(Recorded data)
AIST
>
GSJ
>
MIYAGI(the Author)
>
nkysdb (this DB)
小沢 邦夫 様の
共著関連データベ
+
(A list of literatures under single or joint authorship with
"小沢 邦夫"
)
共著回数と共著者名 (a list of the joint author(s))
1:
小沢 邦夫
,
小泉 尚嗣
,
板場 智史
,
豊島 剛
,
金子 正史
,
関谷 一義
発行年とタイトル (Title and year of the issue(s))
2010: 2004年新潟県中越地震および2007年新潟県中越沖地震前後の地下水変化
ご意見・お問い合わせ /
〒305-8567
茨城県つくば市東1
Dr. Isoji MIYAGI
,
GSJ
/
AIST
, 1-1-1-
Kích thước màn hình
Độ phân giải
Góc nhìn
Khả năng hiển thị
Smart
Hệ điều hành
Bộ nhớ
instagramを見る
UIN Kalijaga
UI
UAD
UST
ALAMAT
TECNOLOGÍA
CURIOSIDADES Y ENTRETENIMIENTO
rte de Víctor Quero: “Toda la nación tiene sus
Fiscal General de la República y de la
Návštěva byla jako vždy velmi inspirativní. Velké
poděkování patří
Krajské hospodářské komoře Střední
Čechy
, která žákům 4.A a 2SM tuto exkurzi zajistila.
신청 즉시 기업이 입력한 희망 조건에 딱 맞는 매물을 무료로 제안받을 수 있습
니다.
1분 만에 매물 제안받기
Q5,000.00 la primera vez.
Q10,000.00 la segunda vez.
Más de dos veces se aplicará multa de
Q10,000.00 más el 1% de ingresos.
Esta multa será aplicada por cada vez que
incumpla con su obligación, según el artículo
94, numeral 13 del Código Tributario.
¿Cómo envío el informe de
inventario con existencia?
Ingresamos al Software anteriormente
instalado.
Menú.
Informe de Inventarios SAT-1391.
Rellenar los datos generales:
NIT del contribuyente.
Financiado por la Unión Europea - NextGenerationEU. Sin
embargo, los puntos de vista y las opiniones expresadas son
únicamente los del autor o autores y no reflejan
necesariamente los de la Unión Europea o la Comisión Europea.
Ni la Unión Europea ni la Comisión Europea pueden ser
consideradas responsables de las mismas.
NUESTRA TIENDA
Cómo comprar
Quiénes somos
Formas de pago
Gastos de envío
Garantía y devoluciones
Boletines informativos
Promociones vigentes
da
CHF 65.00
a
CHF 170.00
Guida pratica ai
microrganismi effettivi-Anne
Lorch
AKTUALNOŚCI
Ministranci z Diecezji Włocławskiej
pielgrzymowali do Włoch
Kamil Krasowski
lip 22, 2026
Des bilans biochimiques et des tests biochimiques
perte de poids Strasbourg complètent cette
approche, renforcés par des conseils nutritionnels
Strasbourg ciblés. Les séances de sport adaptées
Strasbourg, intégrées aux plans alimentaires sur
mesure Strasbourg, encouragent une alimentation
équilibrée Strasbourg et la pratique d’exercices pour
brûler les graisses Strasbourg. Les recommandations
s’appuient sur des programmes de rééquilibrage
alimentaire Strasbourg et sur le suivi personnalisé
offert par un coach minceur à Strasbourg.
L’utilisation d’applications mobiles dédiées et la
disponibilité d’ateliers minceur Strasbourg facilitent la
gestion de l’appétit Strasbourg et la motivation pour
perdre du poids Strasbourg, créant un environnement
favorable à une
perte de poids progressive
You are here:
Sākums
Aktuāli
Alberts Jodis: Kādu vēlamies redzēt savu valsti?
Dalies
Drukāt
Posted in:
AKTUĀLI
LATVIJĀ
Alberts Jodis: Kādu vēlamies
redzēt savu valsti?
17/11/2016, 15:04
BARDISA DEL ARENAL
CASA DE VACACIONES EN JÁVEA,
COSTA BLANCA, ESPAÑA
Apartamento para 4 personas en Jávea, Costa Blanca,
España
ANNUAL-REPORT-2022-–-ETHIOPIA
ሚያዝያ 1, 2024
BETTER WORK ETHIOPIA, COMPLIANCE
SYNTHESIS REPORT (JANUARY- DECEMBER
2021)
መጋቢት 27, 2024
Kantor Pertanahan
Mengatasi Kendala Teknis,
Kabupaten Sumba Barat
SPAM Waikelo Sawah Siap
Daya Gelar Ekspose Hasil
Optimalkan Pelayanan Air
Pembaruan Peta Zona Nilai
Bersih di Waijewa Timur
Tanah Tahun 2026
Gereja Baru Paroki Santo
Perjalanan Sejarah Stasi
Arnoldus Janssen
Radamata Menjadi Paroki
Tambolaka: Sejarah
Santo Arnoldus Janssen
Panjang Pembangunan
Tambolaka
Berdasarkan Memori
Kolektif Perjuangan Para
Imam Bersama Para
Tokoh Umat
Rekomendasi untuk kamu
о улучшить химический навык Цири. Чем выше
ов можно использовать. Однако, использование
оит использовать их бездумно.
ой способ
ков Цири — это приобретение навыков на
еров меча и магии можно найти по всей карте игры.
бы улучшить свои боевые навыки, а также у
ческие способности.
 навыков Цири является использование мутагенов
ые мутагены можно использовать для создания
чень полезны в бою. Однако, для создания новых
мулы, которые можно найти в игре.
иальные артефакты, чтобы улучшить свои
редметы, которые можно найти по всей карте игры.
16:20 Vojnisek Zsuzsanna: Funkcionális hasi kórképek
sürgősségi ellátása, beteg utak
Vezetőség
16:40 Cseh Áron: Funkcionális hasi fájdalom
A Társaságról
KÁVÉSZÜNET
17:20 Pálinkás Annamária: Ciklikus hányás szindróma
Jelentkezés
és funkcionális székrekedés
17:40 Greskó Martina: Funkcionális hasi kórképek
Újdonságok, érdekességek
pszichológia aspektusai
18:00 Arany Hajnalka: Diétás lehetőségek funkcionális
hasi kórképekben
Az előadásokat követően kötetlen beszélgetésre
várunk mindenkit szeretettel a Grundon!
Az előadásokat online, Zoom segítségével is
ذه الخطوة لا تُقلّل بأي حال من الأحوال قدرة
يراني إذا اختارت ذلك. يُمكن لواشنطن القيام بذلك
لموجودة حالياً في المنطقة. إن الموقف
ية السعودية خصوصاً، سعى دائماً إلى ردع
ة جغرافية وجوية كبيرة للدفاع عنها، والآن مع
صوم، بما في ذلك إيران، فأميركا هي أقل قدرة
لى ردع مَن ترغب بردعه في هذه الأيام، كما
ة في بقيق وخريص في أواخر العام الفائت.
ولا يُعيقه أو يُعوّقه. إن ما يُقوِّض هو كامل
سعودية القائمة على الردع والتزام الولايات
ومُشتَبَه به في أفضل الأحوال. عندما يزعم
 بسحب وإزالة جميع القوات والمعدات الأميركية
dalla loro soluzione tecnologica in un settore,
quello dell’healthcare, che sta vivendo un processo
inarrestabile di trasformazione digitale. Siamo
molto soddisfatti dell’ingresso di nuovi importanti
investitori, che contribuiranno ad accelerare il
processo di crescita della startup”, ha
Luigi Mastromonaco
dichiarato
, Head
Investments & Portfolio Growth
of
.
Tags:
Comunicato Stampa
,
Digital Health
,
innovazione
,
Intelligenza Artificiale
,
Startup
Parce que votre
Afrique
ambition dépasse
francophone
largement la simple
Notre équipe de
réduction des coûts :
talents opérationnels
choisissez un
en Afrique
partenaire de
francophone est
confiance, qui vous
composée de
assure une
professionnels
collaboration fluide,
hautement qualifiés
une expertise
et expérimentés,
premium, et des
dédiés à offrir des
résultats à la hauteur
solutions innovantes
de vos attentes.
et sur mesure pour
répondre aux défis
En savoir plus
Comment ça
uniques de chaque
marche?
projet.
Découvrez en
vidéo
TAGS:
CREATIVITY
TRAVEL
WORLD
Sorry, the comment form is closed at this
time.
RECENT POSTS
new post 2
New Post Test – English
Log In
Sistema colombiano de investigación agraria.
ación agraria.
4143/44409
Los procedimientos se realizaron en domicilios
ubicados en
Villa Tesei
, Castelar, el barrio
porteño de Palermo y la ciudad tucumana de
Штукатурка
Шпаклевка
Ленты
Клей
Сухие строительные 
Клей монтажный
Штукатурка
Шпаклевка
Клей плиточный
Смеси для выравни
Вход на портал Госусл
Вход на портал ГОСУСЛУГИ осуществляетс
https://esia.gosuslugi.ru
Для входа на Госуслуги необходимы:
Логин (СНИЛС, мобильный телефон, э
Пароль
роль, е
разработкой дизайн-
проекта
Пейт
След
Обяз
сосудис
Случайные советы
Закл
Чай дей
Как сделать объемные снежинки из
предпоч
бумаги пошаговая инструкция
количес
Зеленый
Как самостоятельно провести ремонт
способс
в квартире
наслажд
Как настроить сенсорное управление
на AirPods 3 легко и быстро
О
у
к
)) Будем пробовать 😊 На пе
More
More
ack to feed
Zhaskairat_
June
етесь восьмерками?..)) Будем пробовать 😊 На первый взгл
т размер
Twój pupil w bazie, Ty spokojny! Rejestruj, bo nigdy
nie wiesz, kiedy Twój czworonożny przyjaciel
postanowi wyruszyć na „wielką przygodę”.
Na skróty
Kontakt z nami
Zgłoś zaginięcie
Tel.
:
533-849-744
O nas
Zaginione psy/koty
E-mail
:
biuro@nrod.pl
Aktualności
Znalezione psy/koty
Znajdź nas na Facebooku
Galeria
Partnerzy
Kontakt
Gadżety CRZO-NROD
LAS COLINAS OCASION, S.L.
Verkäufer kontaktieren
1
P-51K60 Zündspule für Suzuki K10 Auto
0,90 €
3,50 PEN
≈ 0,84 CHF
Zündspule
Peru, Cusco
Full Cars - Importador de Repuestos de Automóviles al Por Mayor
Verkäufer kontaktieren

__Directions for this task__:
In the entries above, restate word for word the lines between the one holding "CASA DE VACACIONES" and the one holding "ческие способности.", inclusive, and nothing besides.

__Solved exercise__:
CASA DE VACACIONES EN JÁVEA,
COSTA BLANCA, ESPAÑA
Apartamento para 4 personas en Jávea, Costa Blanca,
España
ANNUAL-REPORT-2022-–-ETHIOPIA
ሚያዝያ 1, 2024
BETTER WORK ETHIOPIA, COMPLIANCE
SYNTHESIS REPORT (JANUARY- DECEMBER
2021)
መጋቢት 27, 2024
Kantor Pertanahan
Mengatasi Kendala Teknis,
Kabupaten Sumba Barat
SPAM Waikelo Sawah Siap
Daya Gelar Ekspose Hasil
Optimalkan Pelayanan Air
Pembaruan Peta Zona Nilai
Bersih di Waijewa Timur
Tanah Tahun 2026
Gereja Baru Paroki Santo
Perjalanan Sejarah Stasi
Arnoldus Janssen
Radamata Menjadi Paroki
Tambolaka: Sejarah
Santo Arnoldus Janssen
Panjang Pembangunan
Tambolaka
Berdasarkan Memori
Kolektif Perjuangan Para
Imam Bersama Para
Tokoh Umat
Rekomendasi untuk kamu
о улучшить химический навык Цири. Чем выше
ов можно использовать. Однако, использование
оит использовать их бездумно.
ой способ
ков Цири — это приобретение навыков на
еров меча и магии можно найти по всей карте игры.
бы улучшить свои боевые навыки, а также у
ческие способности.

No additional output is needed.